Just starting, hope we get a little rain between now and July 4th.


----------



## Grizzyaries (Jan 10, 2005)

Oh and 4 white spounge polypores
_Posted via Mobile Device_


----------



## naglady (May 10, 2010)

Been getting some oyster.. the last couple of weeks..


----------



## Grizzyaries (Jan 10, 2005)

naglady said:


> Been getting some oyster.. the last couple of weeks..


 What trees were they on?


----------



## spoikey (Jan 18, 2005)

Most likely popple. Elm Oysters are usually in the fall.


----------



## Mushroom Jack (May 28, 2009)

All I've found so far are Coprinus micaceus ( Mica Caps ) Which actually aren't too bad scrambled in eggs. And then Polyporus squamosus ( the pored mushroom ) and Xeromphalina tenuipes. There have also been a lot of Oysters ( Pleurotus poplinus ).


----------



## esgowen (Feb 27, 2011)

Mushroom Jack said:


> All I've found so far are Coprinus micaceus ( Mica Caps ) Which actually aren't too bad scrambled in eggs. And then Polyporus squamosus ( the pored mushroom ) and Xeromphalina tenuipes. There have also been a lot of Oysters ( Pleurotus poplinus ).


. I've never looked for anything but morels but these pics make me think I'm missing out on alot awesome pics keep them coming


----------



## knockoff64 (Oct 14, 2001)

About 2lbs of Porcini's yesterday! Even better a paper lunch bag full of Trumpets!

Only one area is producing, same low, open area, near water. 

Checked a prolific spot, deeper in the woods and found almost nothing up. Mayapples are browning out, when they're dead, Chant's should be up.

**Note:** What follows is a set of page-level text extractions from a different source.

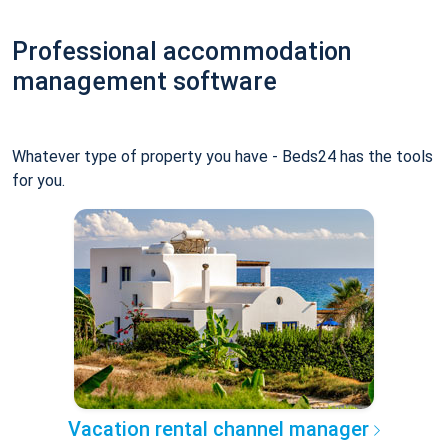
Professional accommodation
management software
Whatever type of property you have - Beds24 has the tools
for you.
Vacation rental channel manager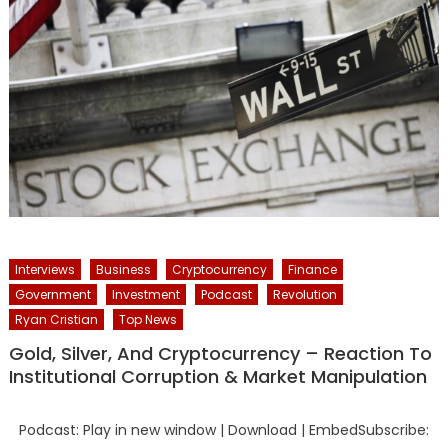
Interviews
Business
Cryptocurrency
Finance
Government
Investment
Podcast
Revolution
Ryan Cristian
Top News
Gold, Silver, And Cryptocurrency – Reaction To
Institutional Corruption & Market Manipulation
Podcast: Play in new window | Download | EmbedSubscribe: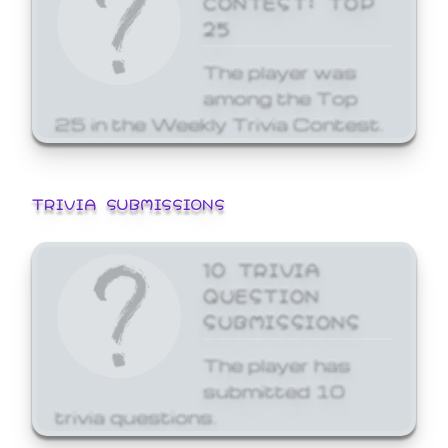
25
The player was
among the Top
25 in the Weekly Trivia Contest.
TRIVIA SUBMISSIONS
10 TRIVIA
QUESTION
SUBMISSIONS
The player has
submitted 10
trivia questions.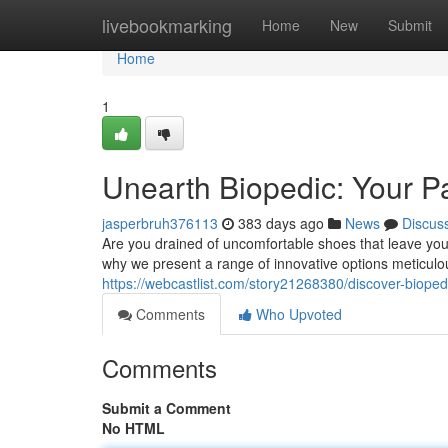
Home
livebookmarking
Home
New
Submit
Home
1
Unearth Biopedic: Your P
jasperbruh376113
383 days ago
News
Discus
Are you drained of uncomfortable shoes that leave you
why we present a range of innovative options meticulou
https://webcastlist.com/story21268380/discover-bioped
Comments
Who Upvoted
Comments
Submit a Comment
No HTML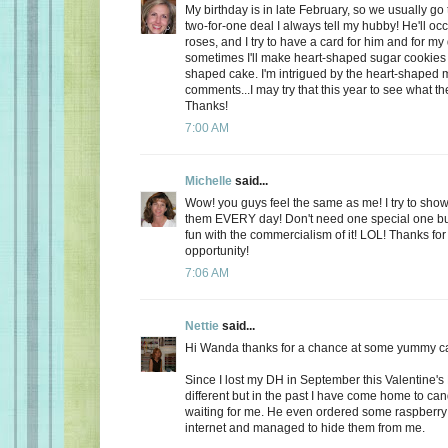
My birthday is in late February, so we usually go 
two-for-one deal I always tell my hubby! He'll oc
roses, and I try to have a card for him and for m
sometimes I'll make heart-shaped sugar cookies 
shaped cake. I'm intrigued by the heart-shaped 
comments...I may try that this year to see what t
Thanks!
7:00 AM
Michelle
said...
Wow! you guys feel the same as me! I try to show
them EVERY day! Don't need one special one but,
fun with the commercialism of it! LOL! Thanks fo
opportunity!
7:06 AM
Nettie
said...
Hi Wanda thanks for a chance at some yummy c
Since I lost my DH in September this Valentine's
different but in the past I have come home to ca
waiting for me. He even ordered some raspberry c
internet and managed to hide them from me.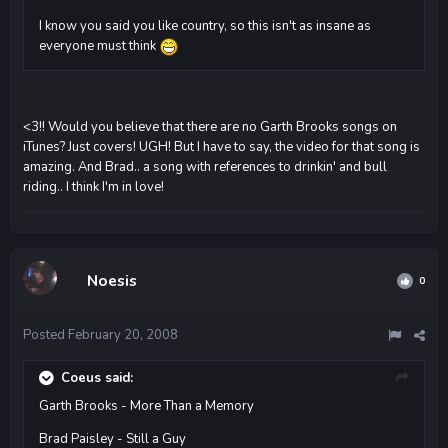
I know you said you like country, so this isn't as insane as
everyone must think
<3!! Would you believe that there are no Garth Brooks songs on
iTunes? Just covers! UGH! But I have to say, the video for that song is
amazing. And Brad.. a song with references to drinkin' and bull
riding.. I think I'm in love!
Noesis
0
Posted
February 20, 2008
Coeus said:
Garth Brooks - More Than a Memory
Brad Paisley - Still a Guy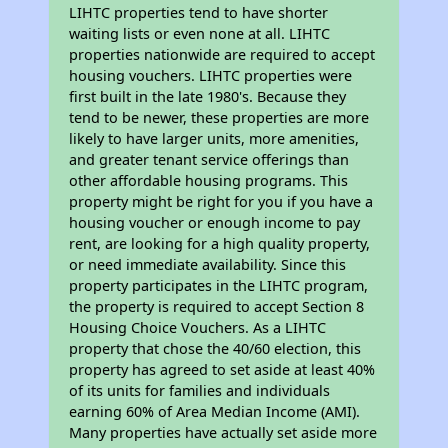
LIHTC properties tend to have shorter
waiting lists or even none at all. LIHTC
properties nationwide are required to accept
housing vouchers. LIHTC properties were
first built in the late 1980's. Because they
tend to be newer, these properties are more
likely to have larger units, more amenities,
and greater tenant service offerings than
other affordable housing programs. This
property might be right for you if you have a
housing voucher or enough income to pay
rent, are looking for a high quality property,
or need immediate availability. Since this
property participates in the LIHTC program,
the property is required to accept Section 8
Housing Choice Vouchers. As a LIHTC
property that chose the 40/60 election, this
property has agreed to set aside at least 40%
of its units for families and individuals
earning 60% of Area Median Income (AMI).
Many properties have actually set aside more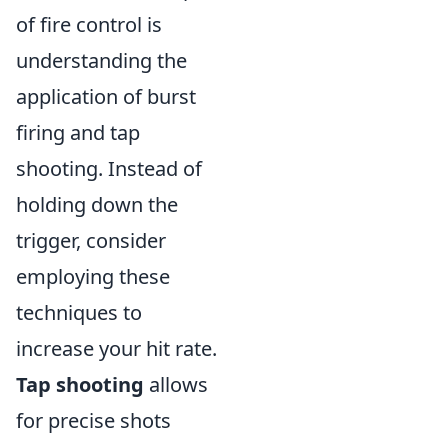
of fire control is
understanding the
application of burst
firing and tap
shooting. Instead of
holding down the
trigger, consider
employing these
techniques to
increase your hit rate.
Tap shooting
allows
for precise shots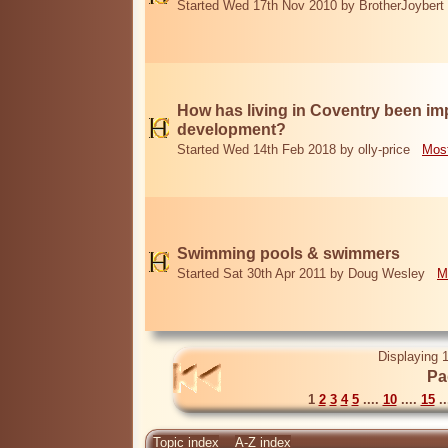
Started Wed 17th Nov 2010 by BrotherJoybert
How has living in Coventry been i
development?
Started Wed 14th Feb 2018 by olly-price
Most
Swimming pools & swimmers
Started Sat 30th Apr 2011 by Doug Wesley
M
Displaying 1
Pa
1
2
3
4
5
....
10
....
15
..
Topic index
A-Z index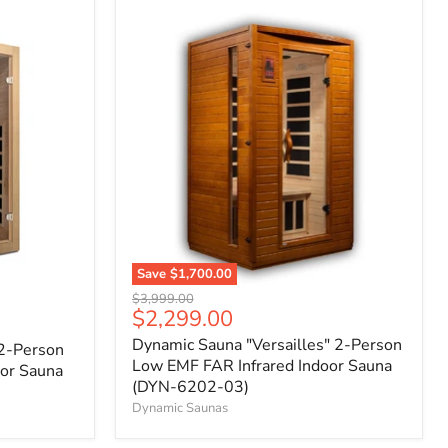
Save
$1,700.00
Original
$3,999.00
Current
$2,299.00
price
price
Dynamic Sauna "Versailles" 2-Person
 2-Person
Low EMF FAR Infrared Indoor Sauna
or Sauna
(DYN-6202-03)
Dynamic Saunas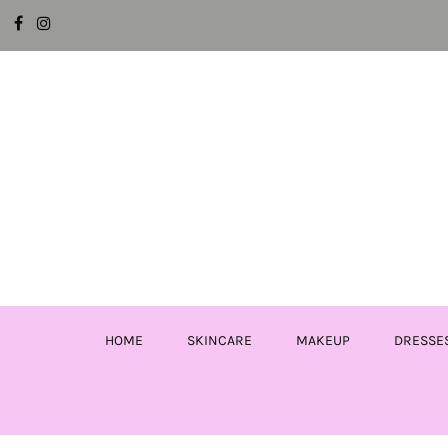
HOME
SKINCARE
MAKEUP
DRESSE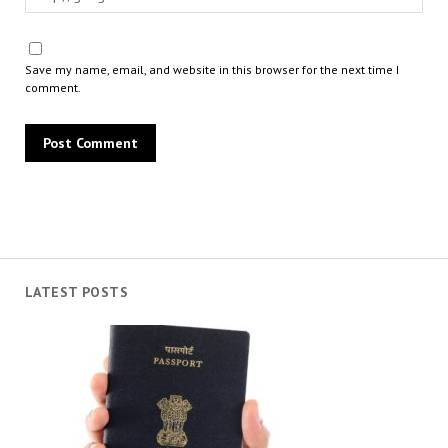
Save my name, email, and website in this browser for the next time I
comment.
LATEST POSTS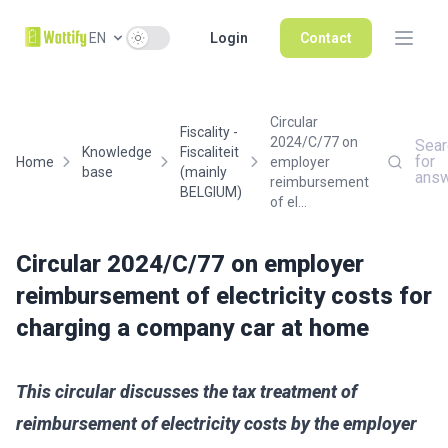
Use setting
EN
Login
Contact
Circular
Fiscality -
2024/C/77 on
Sear
Knowledge
Fiscaliteit
for
Home
employer
base
(mainly
ans
reimbursement
BELGIUM)
of el...
Circular 2024/C/77 on employer
reimbursement of electricity costs for
charging a company car at home
This circular discusses the tax treatment of
reimbursement of electricity costs by the employer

Steady rain today should kick start the season!


----------



## wintrrun (Jun 11, 2008)

knockoff64 said:


> About 2lbs of Porcini's yesterday! Even better a paper lunch bag full of Trumpets!
> 
> Only one area is producing, same low, open area, near water.
> 
> ...


 

Sweet.
I have a 4 day upcoming project inventorying and cataloging trees on 240 acre parcel for a client.
May take a full week with all the looking i may be doing.:coolgleam


----------



## jasperdog (Nov 8, 2007)

Found a couple nice hericium ramosum today.. Got some Oysters last week.

All in Emmet County. We live in the boonies and spotted them from the truck on the gravel out to the highway. I suppose we should get out and look harder but we can only eat so many..


----------